[1070] Mendoza, Comentarios, II, chaps. i-iii. There is a French translation of this work by Loumier (Soc. de l’histoire de Belge), 2 vols., 1860.

[1071] “The duke arrived in the Low Countries offending none in his passage nor being himself offended by any one, though the French appeared in arms upon the marches of Burgundy and Colonel Tavannes by command from the French king with 4,000 foot and some troops were defence of course of the borders, ‘costed’ the Spanish army. Indeed I do not think that ever army marched so far and kept stricter rules of discipline, so that from Italy even to the Low Countries, not only no towns but not any cottage was forced or injured.”—Strada, VI, 31.

The only instance of plundering seems to have been in the case of the property of the prince of Orange in Burgundy (C. S. P. For., 1562, August 7, 1567). This discipline is all the more remarkable, considering the fact that there were fifteen hundred women with the army. “Lon a sceu le passaige du duc d’Albe et de sa trouppe; quon dict estre de six mille espaignolz et quinze cens femmes.”—Guyon to M. de Gordes, July 11, 1567. Cited by the duc d’Aumale, Histoire des princes de Condé, I, Appendix XVI.

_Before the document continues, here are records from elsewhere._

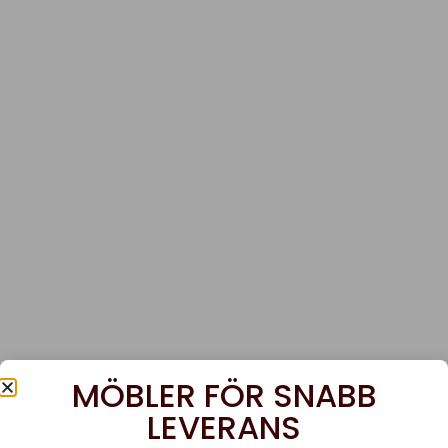
MÖBLER FÖR SNABB
LEVERANS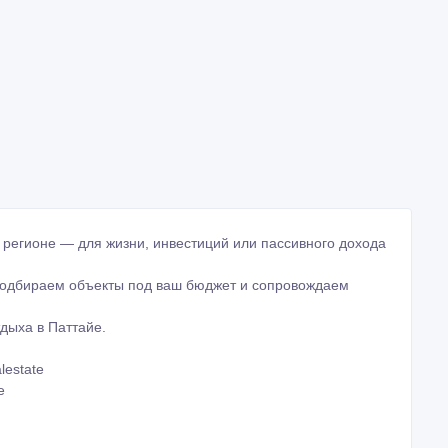
 регионе — для жизни, инвестиций или пассивного дохода
 подбираем объекты под ваш бюджет и сопровождаем
тдыха в Паттайе.
lestate
e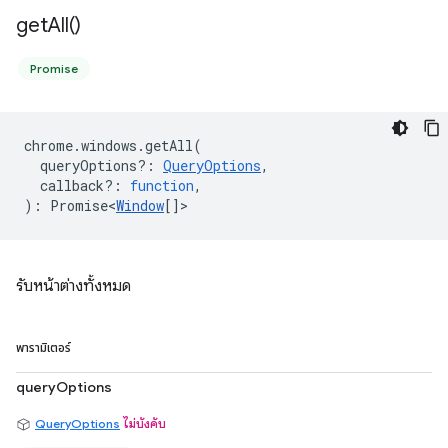
get
All(
)
Promise
chrome
.
windows
.
getAll
(
queryOptions?
:
QueryOptions
,
callback?
:
function
,
)
:
Promise<
Window
[]
>
รับหน้าต่างทั้งหมด
พารามิเตอร์
queryOptions
QueryOptions
ไม่บังคับ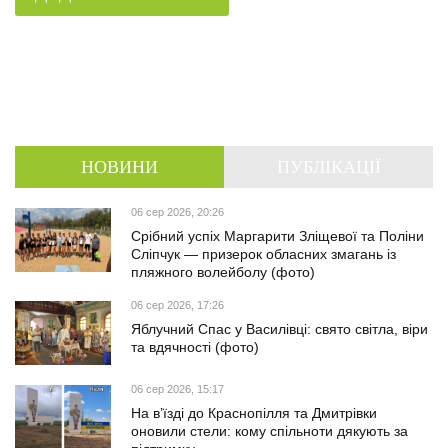
НОВИНИ
ПУБЛІКАЦІЇ
06 сер 2026, 20:26
Срібний успіх Маргарити Зліщевої та Поліни
Сліпчук — призерок обласних змагань із
пляжного волейболу (фото)
06 сер 2026, 17:26
Яблучний Спас у Василівці: свято світла, віри
та вдячності (фото)
06 сер 2026, 15:17
На в’їзді до Краснопілля та Дмитрівки
оновили стели: кому спільноти дякують за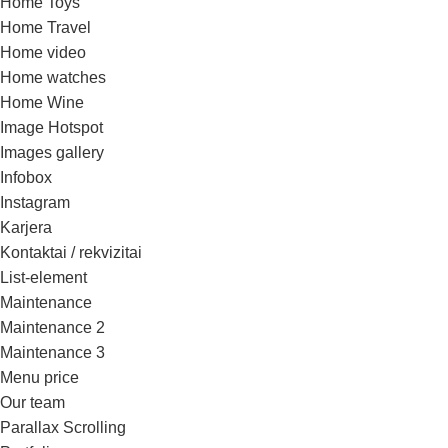
Home Toys
Home Travel
Home video
Home watches
Home Wine
Image Hotspot
Images gallery
Infobox
Instagram
Karjera
Kontaktai / rekvizitai
List-element
Maintenance
Maintenance 2
Maintenance 3
Menu price
Our team
Parallax Scrolling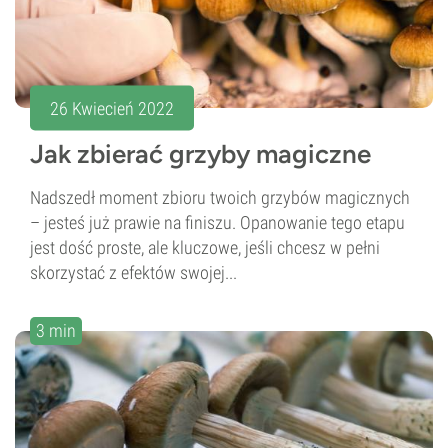
26 Kwiecień 2022
Jak zbierać grzyby magiczne
Nadszedł moment zbioru twoich grzybów magicznych
– jesteś już prawie na finiszu. Opanowanie tego etapu
jest dość proste, ale kluczowe, jeśli chcesz w pełni
skorzystać z efektów swojej...
3 min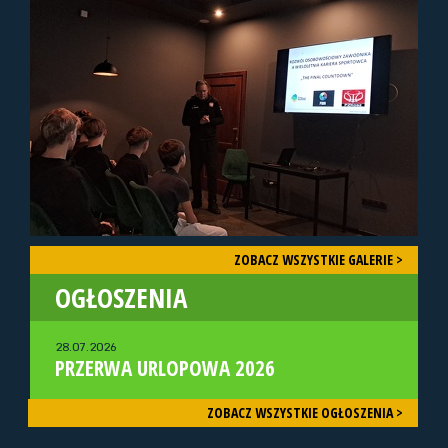
ZOBACZ WSZYSTKIE GALERIE >
OGŁOSZENIA
28.07.2026
PRZERWA URLOPOWA 2026
ZOBACZ WSZYSTKIE OGŁOSZENIA >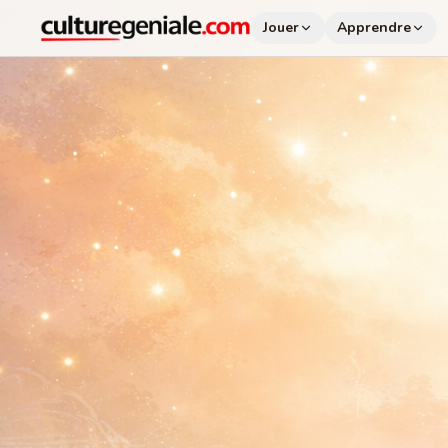
Jouer
Apprendre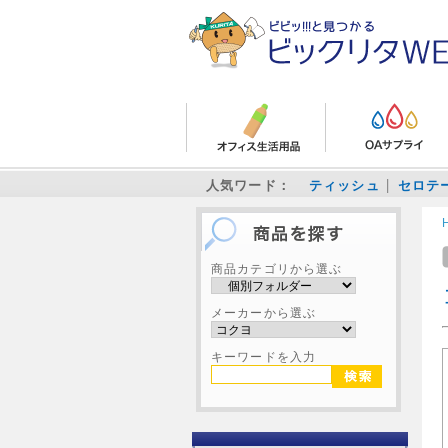
人気ワード：
ティッシュ
セロテ
商品カテゴリから選ぶ
メーカーから選ぶ
キーワードを入力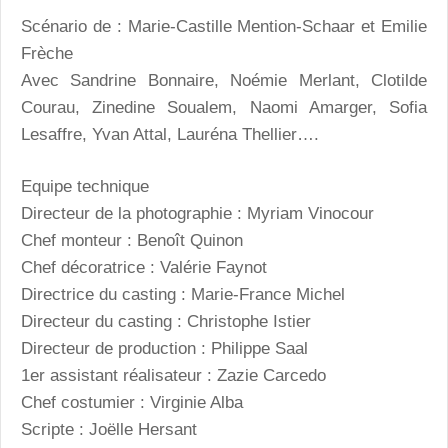
Scénario de : Marie-Castille Mention-Schaar et Emilie
Frèche
Avec Sandrine Bonnaire, Noémie Merlant, Clotilde
Courau, Zinedine Soualem, Naomi Amarger, Sofia
Lesaffre, Yvan Attal, Lauréna Thellier….
Equipe technique
Directeur de la photographie : Myriam Vinocour
Chef monteur : Benoît Quinon
Chef décoratrice : Valérie Faynot
Directrice du casting : Marie-France Michel
Directeur du casting : Christophe Istier
Directeur de production : Philippe Saal
1er assistant réalisateur : Zazie Carcedo
Chef costumier : Virginie Alba
Scripte : Joëlle Hersant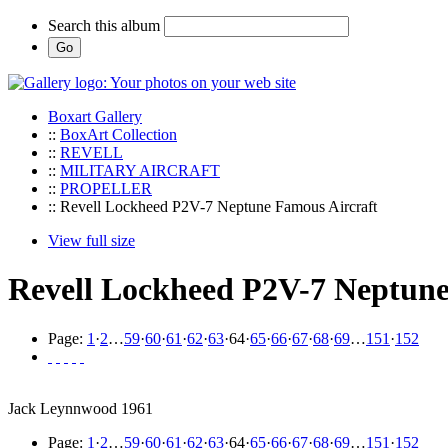
Search this album
Boxart Gallery
::
BoxArt Collection
::
REVELL
::
MILITARY AIRCRAFT
::
PROPELLER
:: Revell Lockheed P2V-7 Neptune Famous Aircraft
View full size
Revell Lockheed P2V-7 Neptune
Page:
1
·
2
…
59
·
60
·
61
·
62
·
63
·
64
·
65
·
66
·
67
·
68
·
69
…
151
·
152
Jack Leynnwood 1961
Page:
1
·
2
…
59
·
60
·
61
·
62
·
63
·
64
·
65
·
66
·
67
·
68
·
69
…
151
·
152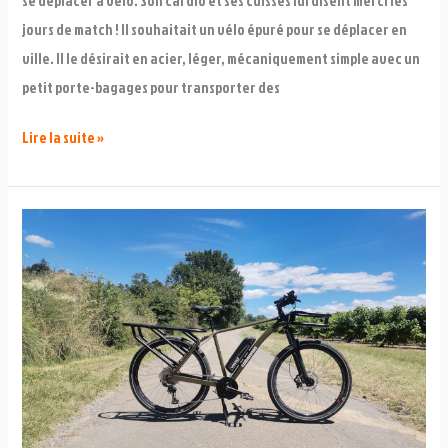
se déplacer à vélo. Son cardio et ses cuisses lui disent merci les
jours de match ! Il souhaitait un vélo épuré pour se déplacer en
ville. Il le désirait en acier, léger, mécaniquement simple avec un
petit porte-bagages pour transporter des
Vélo
Lire la suite »
urbain
Connacos
de
Zizou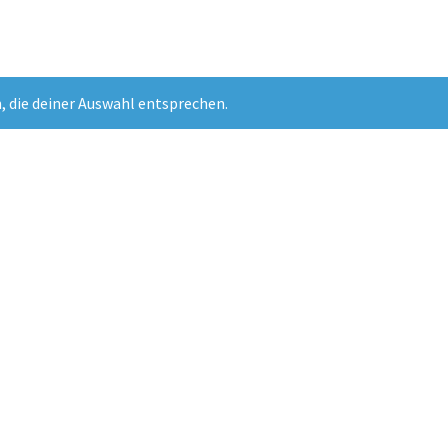
, die deiner Auswahl entsprechen.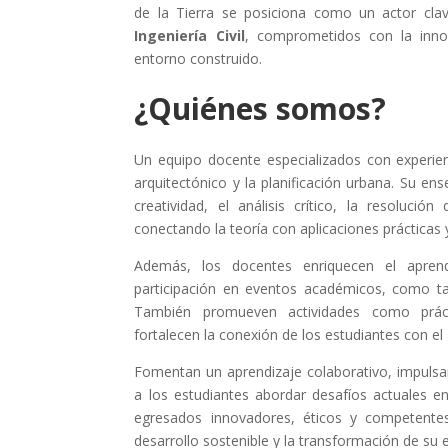
de la Tierra se posiciona como un actor cla
Ingeniería Civil
, comprometidos con la innova
entorno construido.
¿Quiénes somos?
Un equipo docente especializados con experienc
arquitectónico y la planificación urbana. Su en
creatividad, el análisis crítico, la resoluci
conectando la teoría con aplicaciones prácticas y
Además, los docentes enriquecen el aprend
participación en eventos académicos, como tal
También promueven actividades como práctic
fortalecen la conexión de los estudiantes con el
Fomentan un aprendizaje colaborativo, impulsa
a los estudiantes abordar desafíos actuales en
egresados innovadores, éticos y competentes
desarrollo sostenible y la transformación de su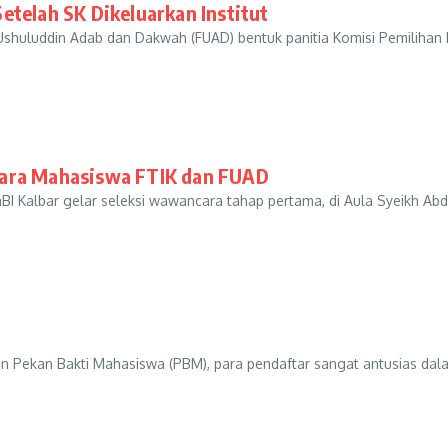
etelah SK Dikeluarkan Institut
 Ushuluddin Adab dan Dakwah (FUAD) bentuk panitia Komisi Pemilih
cara Mahasiswa FTIK dan FUAD
 Kalbar gelar seleksi wawancara tahap pertama, di Aula Syeikh Abdu
 Pekan Bakti Mahasiswa (PBM), para pendaftar sangat antusias dalam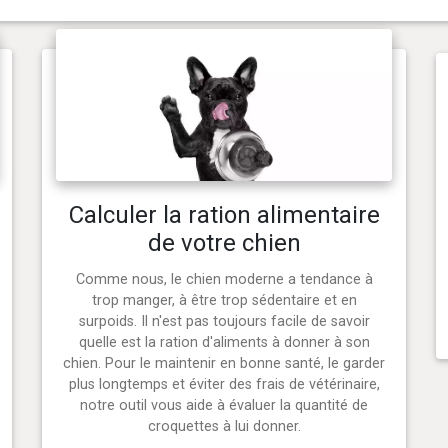
Calculer la ration alimentaire
de votre chien
Comme nous, le chien moderne a tendance à
trop manger, à être trop sédentaire et en
surpoids. Il n'est pas toujours facile de savoir
quelle est la ration d'aliments à donner à son
chien. Pour le maintenir en bonne santé, le garder
plus longtemps et éviter des frais de vétérinaire,
notre outil vous aide à évaluer la quantité de
croquettes à lui donner.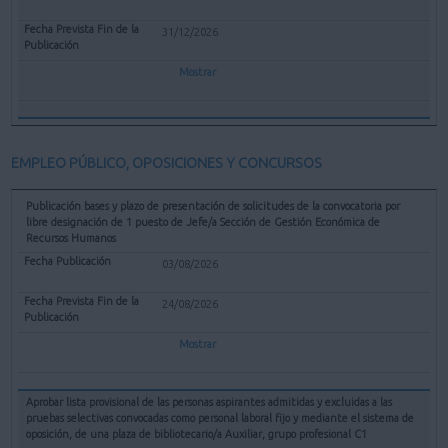
31/12/2026
Mostrar
EMPLEO PÚBLICO, OPOSICIONES Y CONCURSOS
Publicación bases y plazo de presentación de solicitudes de la convocatoria por
libre designación de 1 puesto de Jefe/a Sección de Gestión Económica de
Recursos Humanos
03/08/2026
24/08/2026
Mostrar
Aprobar lista provisional de las personas aspirantes admitidas y excluidas a las
pruebas selectivas convocadas como personal laboral fijo y mediante el sistema de
oposición, de una plaza de bibliotecario/a Auxiliar, grupo profesional C1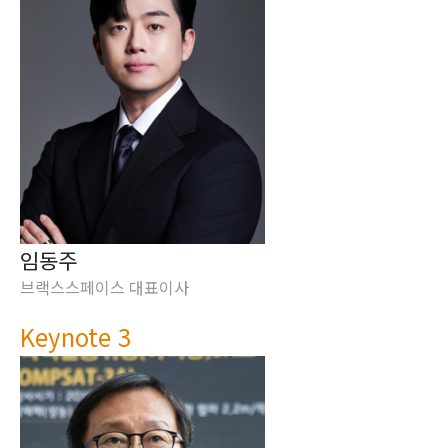
임동주
브랙스스페이스 대표이사
Keynote 3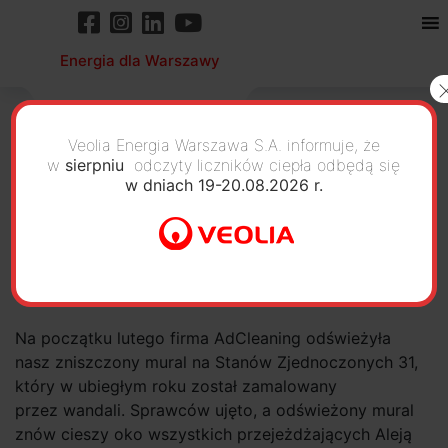
Energia dla Warszawy
Veolia Energia Warszawa S.A. informuje, że
w
sierpniu
odczyty liczników ciepła odbędą się
w dniach 19-20.08.2026 r.
Czysty mural na Stanów
Zjednoczonych
Na początku lutego firma AdCleaning odświeżyła
nasz zniszczony mural na Stanów Zjednoczonych 31,
który w ubiegłym roku został zamalowany
przez wandali. Sprawców ujęto, a odświeżony mural
znów cieszy oko wszystkich przejeżdżających Aleją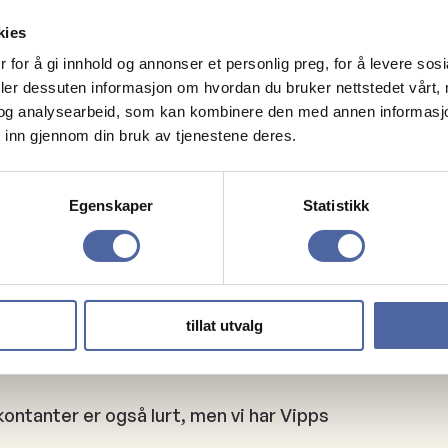
kies
 for å gi innhold og annonser et personlig preg, for å levere sos
deler dessuten informasjon om hvordan du bruker nettstedet vårt,
og analysearbeid, som kan kombinere den med annen informasjon d
 inn gjennom din bruk av tjenestene deres.
- 47 23 78 21
Egenskaper
Statistikk
 melder på.
tillat utvalg
 kontanter er også lurt, men vi har Vipps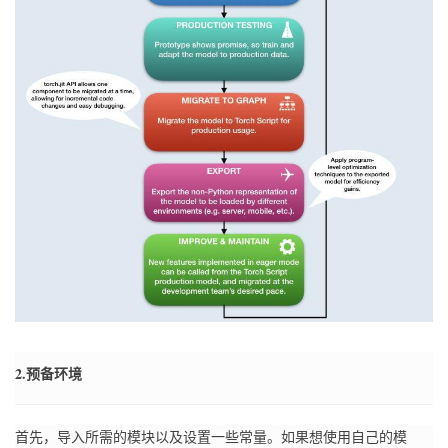
2.预备环境
首先，导入所需的模块以及设置一些常量。
如果想使用自己的模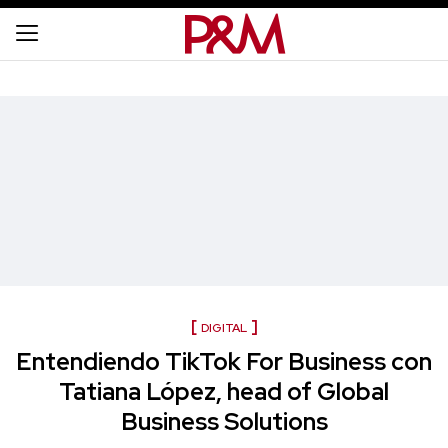
DIGITAL
Entendiendo TikTok For Business con
Tatiana López, head of Global
Business Solutions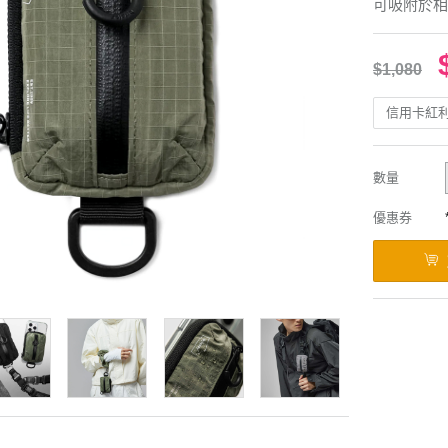
可吸附於相
$1,080
信用卡紅
數量
優惠券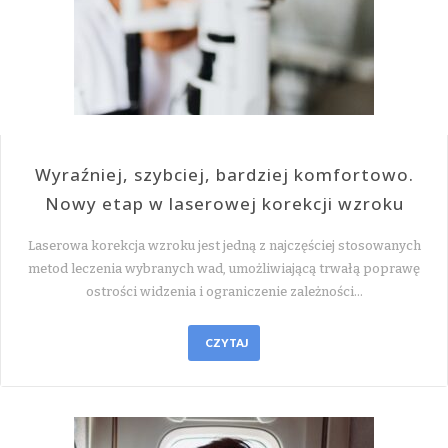
Wyraźniej, szybciej, bardziej komfortowo.
Nowy etap w laserowej korekcji wzroku
Laserowa korekcja wzroku jest jedną z najczęściej stosowanych
metod leczenia wybranych wad, umożliwiającą trwałą poprawę
ostrości widzenia i ograniczenie zależności…
CZYTAJ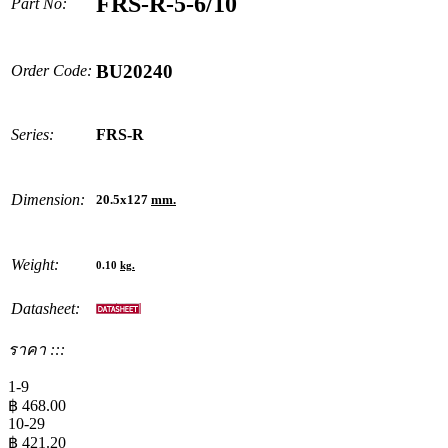
FRS-R-5-6/10
Part No:
BU20240
Order Code:
Series:
FRS-R
Dimension:
20.5x127
mm.
Weight:
0.10
kg.
Datasheet:
ราคา :::
1-9
฿
468.00
10-29
฿
421.20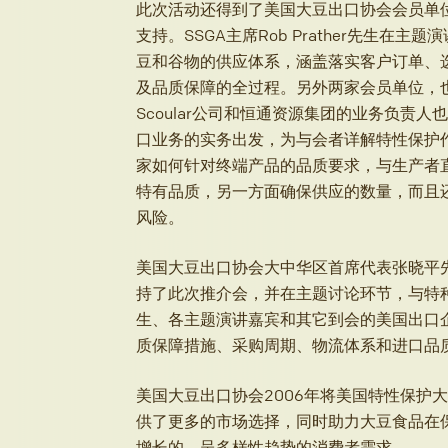
此次活动还得到了美国大豆出口协会会员单位
支持。SSGA主席Rob Prather先生
豆和谷物的供应体系，涵盖落实客户订单、
及品质保障的全过程。另外两家会员单位，
Scoular公司和恒通资源集团的业务负责
口业务的实务出发，为与会者详解特性保护
家如何针对终端产品的品质要求，与生产者
特有品质，另一方面确保供应的数量，而且
风险。
美国大豆出口协会大中华区首席代表张晓平
持了此次推介会，并在主题讨论环节，与特种大豆
生、各主题演讲嘉宾和其它到会的美国出口
质保障措施、采购周期、物流体系和进口品
美国大豆出口协会2006年将美国特性保护
供了更多的市场选择，同时助力大豆食品在
增长的、呈多样性趋势的消费者需求。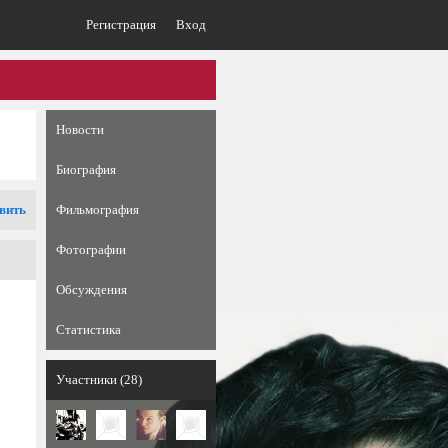
Регистрация
Вход
Новости
Биография
вить
Фильмография
Фотографии
Обсуждения
Статистика
Участники (28)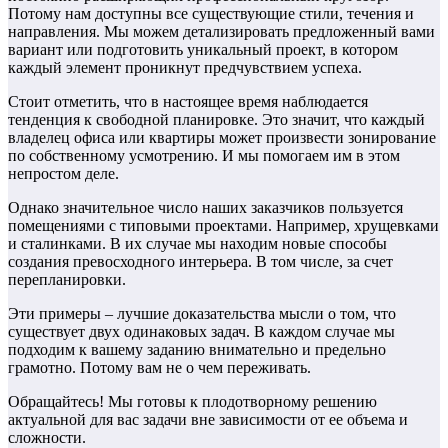
Потому нам доступны все существующие стили, течения и
направления. Мы можем детализировать предложенный вами
вариант или подготовить уникальный проект, в котором
каждый элемент проникнут предчувствием успеха.
Стоит отметить, что в настоящее время наблюдается
тенденция к свободной планировке. Это значит, что каждый
владелец офиса или квартиры может произвести зонирование
по собственному усмотрению. И мы помогаем им в этом
непростом деле.
Однако значительное число наших заказчиков пользуется
помещениями с типовыми проектами. Например, хрущевками
и сталинками. В их случае мы находим новые способы
создания превосходного интерьера. В том числе, за счет
перепланировки.
Эти примеры – лучшие доказательства мысли о том, что
существует двух одинаковых задач. В каждом случае мы
подходим к вашему заданию внимательно и предельно
грамотно. Потому вам не о чем переживать.
Обращайтесь! Мы готовы к плодотворному решению
актуальной для вас задачи вне зависимости от ее объема и
сложности.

[1072] Poulet, II, 183, December 25, 1566.

[1073] Morillon to Granvella, April 7, 1566: “Pas ce boult veult l’on gaigner le magistrat des villes et le peuple: que ne sera si facille comme l’on pense.”—Poulet, I, 203. The following is explicit: “Et dict encores plus que, s’il se fust joinct à la première lighe des seigneurs, la religion fust bien avant venue, car de là, dict-il, ‘tanquam ex fonte emanasse has undas,’ et que le Roy le doibt entendri ainse et y pourveoir avant toutte euvre, puisque de celle là est née la seconde de la religion.”—Poulet, II, 75. Cf. 118: “la première lighe et la secunde engendrée d’icelle.”—Granvella to Viglius, November 23, 1566. As late as May 9, 1567, it is called “la gentille ligue” (Poulet, II, 434). Granvella, in a letter to Philip in 1563, attributed the formation of the association to Count Hoorne (Papiers d’état du cardinal de Granvelle, VIII, 12). Noircarmes, who was better informed, makes Brederode the moving spirit of it (Poulet, II, 613, 614).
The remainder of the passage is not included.